# YOUR OBJECTIVE
Where a picture appears, leave it out, and transcribe all the lines below exactly.
(DATASET begins)
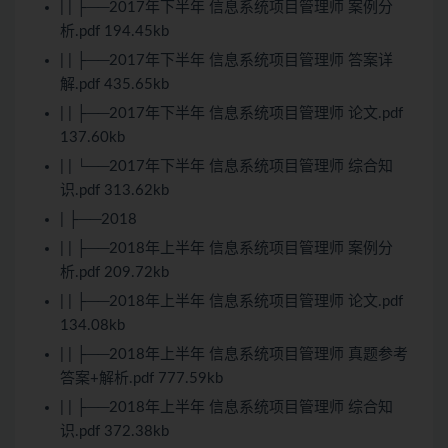
| | ├──2017年下半年 信息系统项目管理师 案例分
析.pdf 194.45kb
| | ├──2017年下半年 信息系统项目管理师 答案详
解.pdf 435.65kb
| | ├──2017年下半年 信息系统项目管理师 论文.pdf
137.60kb
| | └──2017年下半年 信息系统项目管理师 综合知
识.pdf 313.62kb
| ├──2018
| | ├──2018年上半年 信息系统项目管理师 案例分
析.pdf 209.72kb
| | ├──2018年上半年 信息系统项目管理师 论文.pdf
134.08kb
| | ├──2018年上半年 信息系统项目管理师 真题参考
答案+解析.pdf 777.59kb
| | ├──2018年上半年 信息系统项目管理师 综合知
识.pdf 372.38kb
(DATASET ends)
# WORKED SOLUTION
| | ├──2017年下半年 信息系统项目管理师 案例分
析.pdf 194.45kb
| | ├──2017年下半年 信息系统项目管理师 答案详
解.pdf 435.65kb
| | ├──2017年下半年 信息系统项目管理师 论文.pdf
137.60kb
| | └──2017年下半年 信息系统项目管理师 综合知
识.pdf 313.62kb
| ├──2018
| | ├──2018年上半年 信息系统项目管理师 案例分
析.pdf 209.72kb
| | ├──2018年上半年 信息系统项目管理师 论文.pdf
134.08kb
| | ├──2018年上半年 信息系统项目管理师 真题参考
答案+解析.pdf 777.59kb
| | ├──2018年上半年 信息系统项目管理师 综合知
识.pdf 372.38kb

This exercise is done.